Find Duplicates Using Bit Array in Java
Finding duplicates in an array is a common programming problem that can be solved using various approaches. One efficient method is to use a bit array to keep track of the presence or absence of elements. In Java, you can use a BitSet to implement a bit array. A bit array, also known as a bitset or bit vector, is a data structure that represents an array of bits, where each bit can be either 0 or 1. It is a compact way to store information about the presence or absence of elements in a set.
Approach 1: Simple Bit Array Approach
The Bit Array approach for finding duplicates in an array is a technique that combines the principles of set-based operations and bitwise manipulation. The approach involves initializing a data structure, often a BitSet or boolean array, to represent the presence or absence of elements within a specified range. By iterating through the array and manipulating the bits or boolean values at corresponding positions, the algorithm efficiently identifies duplicate elements.
Algorithm
Step 1: Create a BitSet or boolean array named bitSet to represent the presence or absence of elements. Create an empty list named duplicates to store the duplicate elements.
Step 2: For each element value in the input array arr, calculate the adjusted index (index = value - 1) to map the array values to the zero-based index of the data structure.
Step 3: Identify and Store Duplicates: For each element value, if bitSet at index position is set then add value to the duplicates list.
Step 4: Else, set the bit at index position in bitSet. Return the duplicates list containing the duplicate elements.
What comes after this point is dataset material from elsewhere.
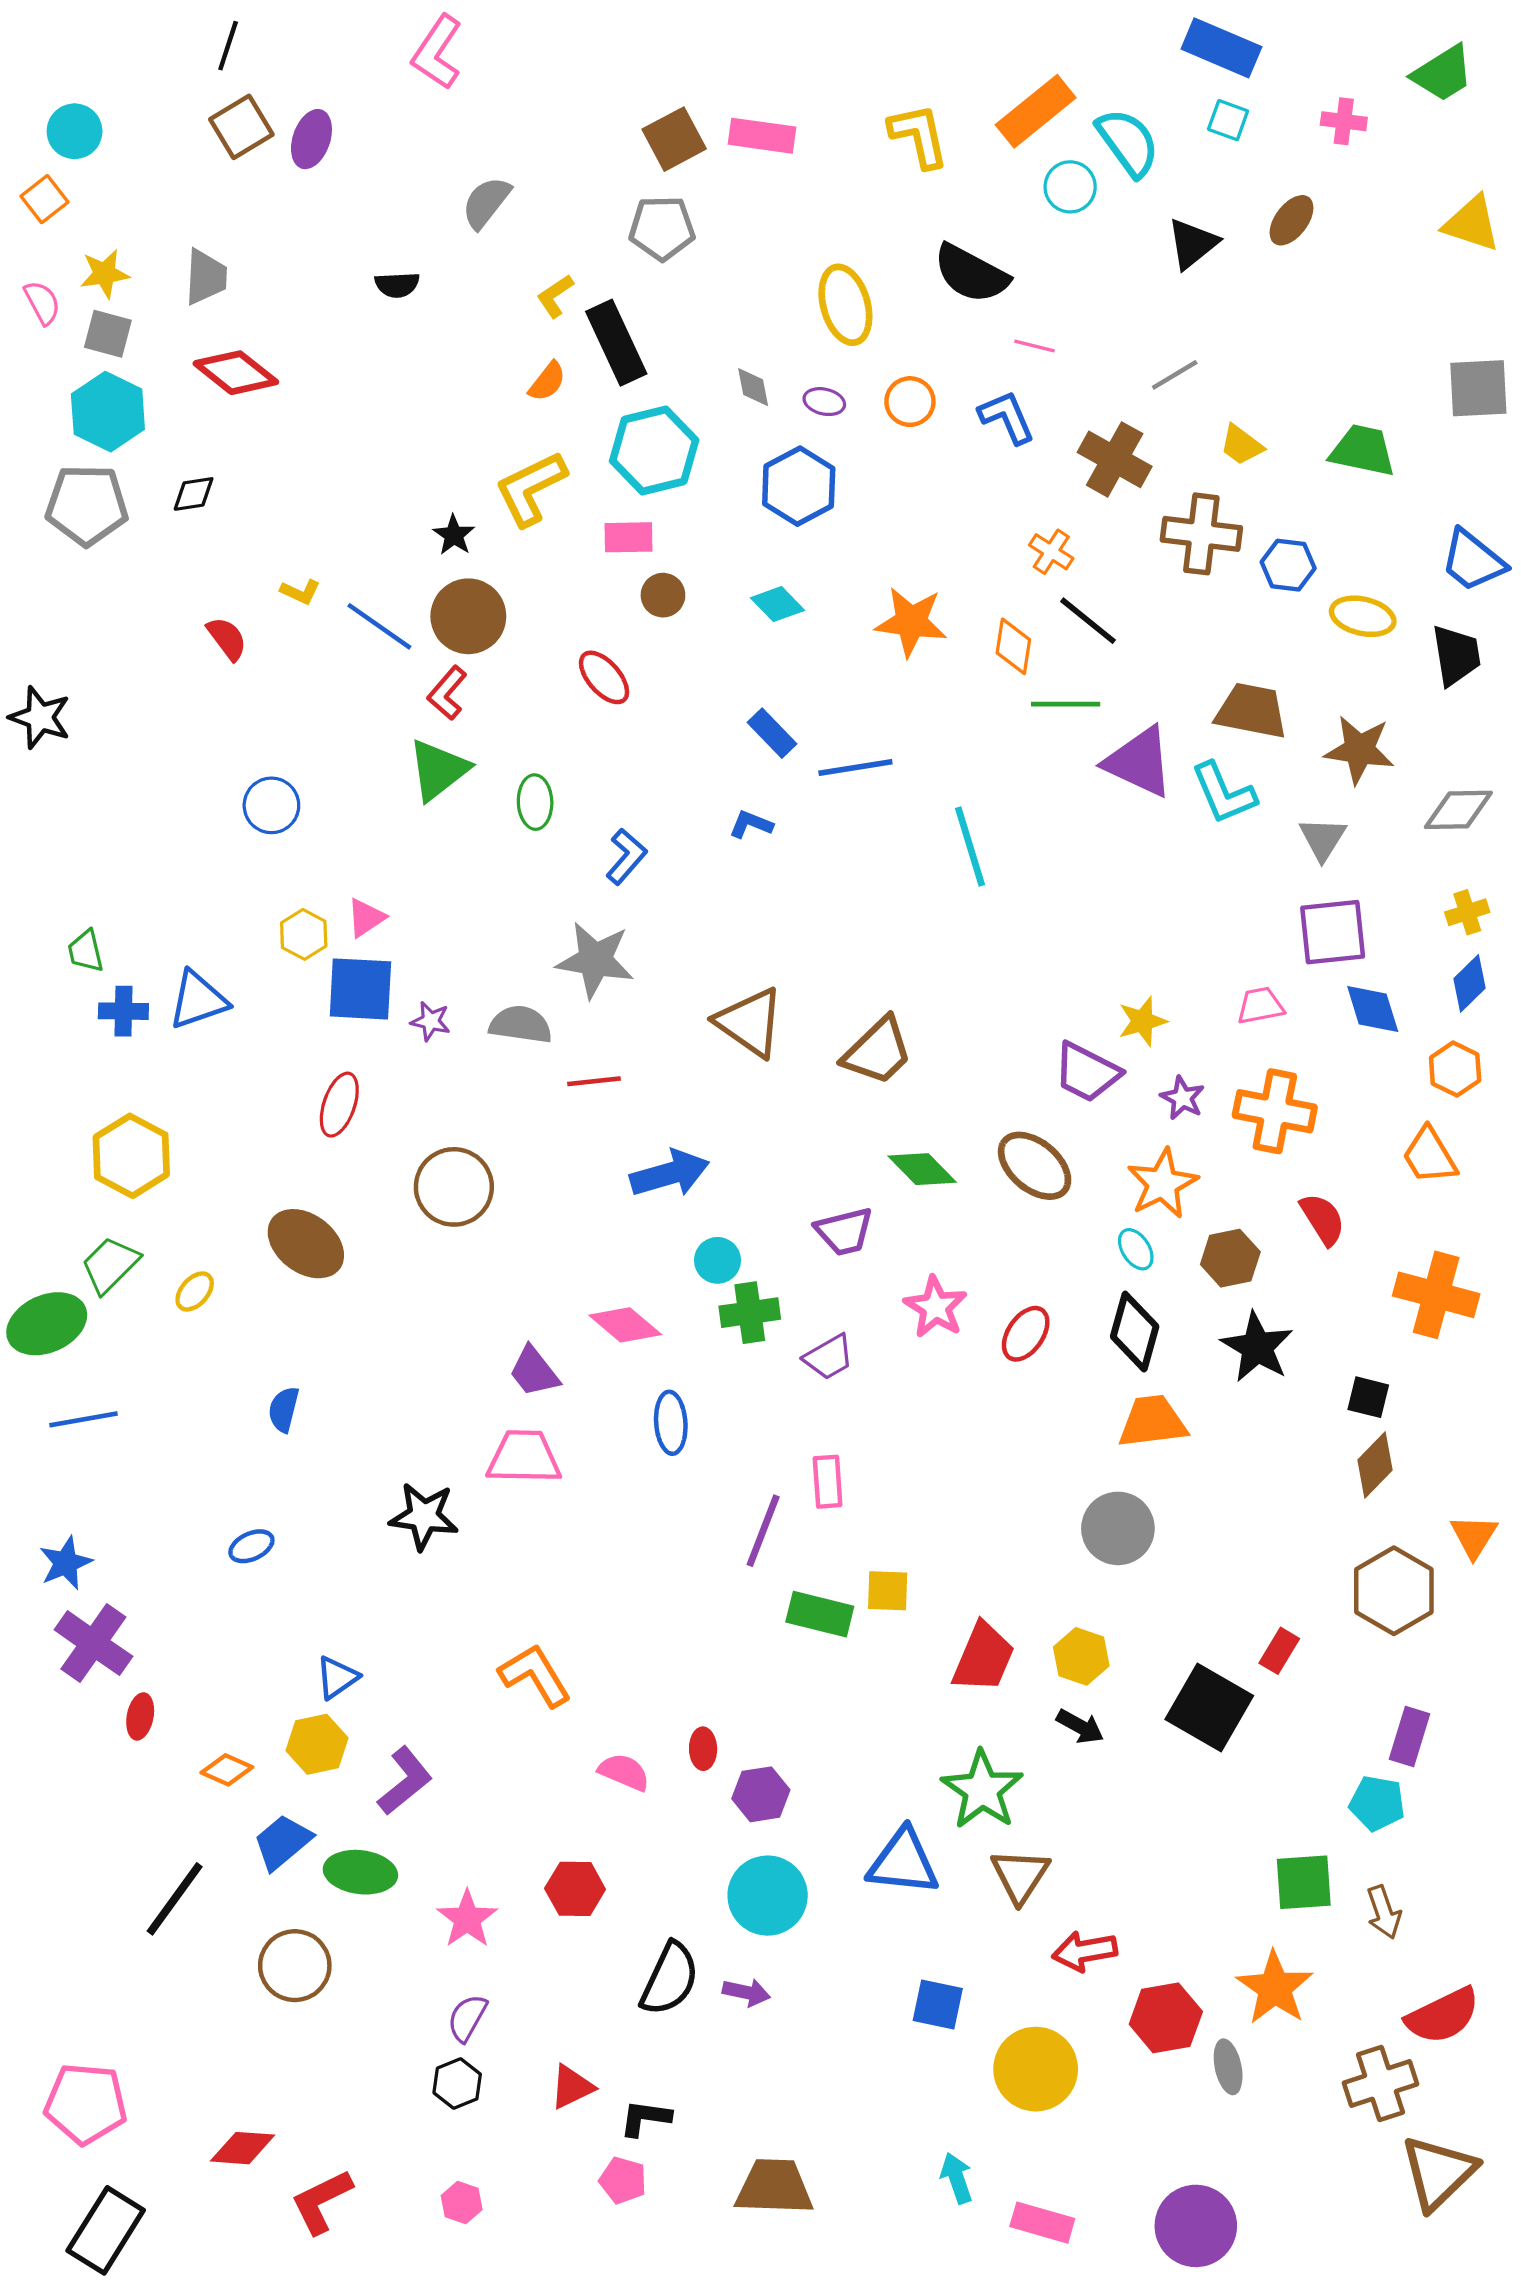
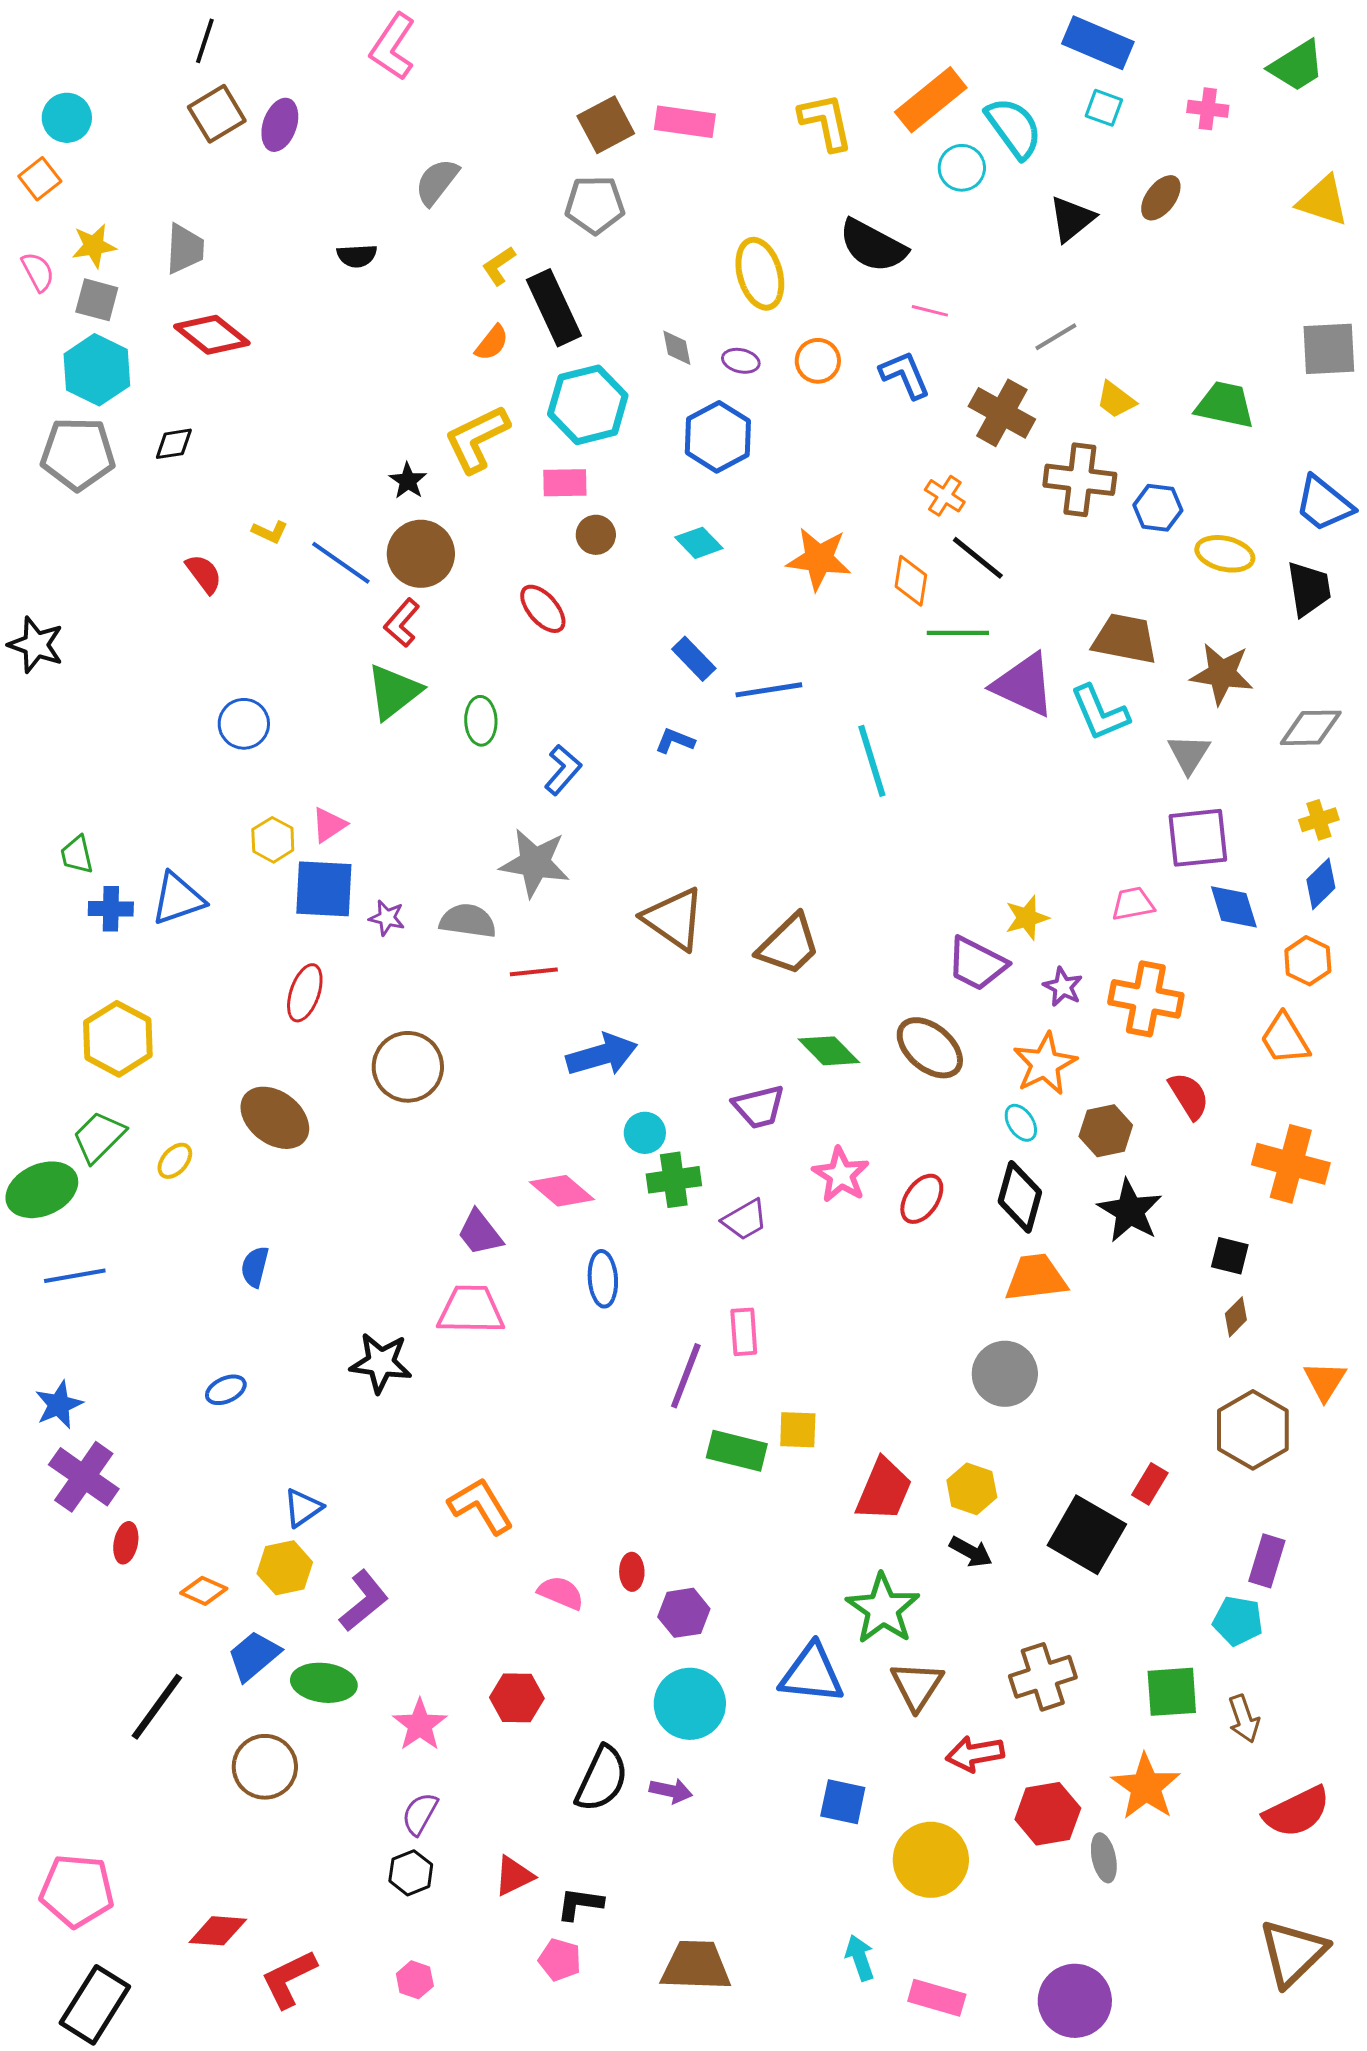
brown diamond: (1375, 1465) -> (1236, 1317), size x0.7
brown cross: (1380, 2084) -> (1043, 1677), moved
Filename: FindDuplicatesUsingBitArray.java
import java.util.BitSet;
import java.util.ArrayList;
import java.util.List;
public class FindDuplicatesUsingBitArray {
public static List<Integer> findAndStoreDuplicates(int[] arr) {
BitSet bitSet = new BitSet();
List<Integer> duplicates = new ArrayList<>();
for (int value : arr) {
int position = value - 1; // Adjust to 0-based index
if (bitSet.get(position)) {
// Duplicate found, add to the output list
duplicates.add(value);
} else {
// Set the bit corresponding to the current element
bitSet.set(position);
}
}
return duplicates;
}
public static void main(String[] args) {
int[] arr = {1, 2, 3, 4, 5, 2, 7, 8, 3, 9, 10, 1};
List<Integer> duplicates = findAndStoreDuplicates(arr);
System.out.println("Duplicates in the array: " + duplicates);
}
}
Output:
Duplicates in the array: [2, 3, 1]
Time Complexity
The time complexity of the Set or Bit Array approach for finding duplicates in an array is O(N), where N is the number of elements in the array. This linear time complexity arises from iterating through the array once and performing constant-time operations for each element.
Space Complexity
The space complexity of the Set or Bit Array approach is O(R), where R is the range of non-negative integers in the array. This complexity arises from the use of a BitSet or boolean array to represent the presence or absence of elements.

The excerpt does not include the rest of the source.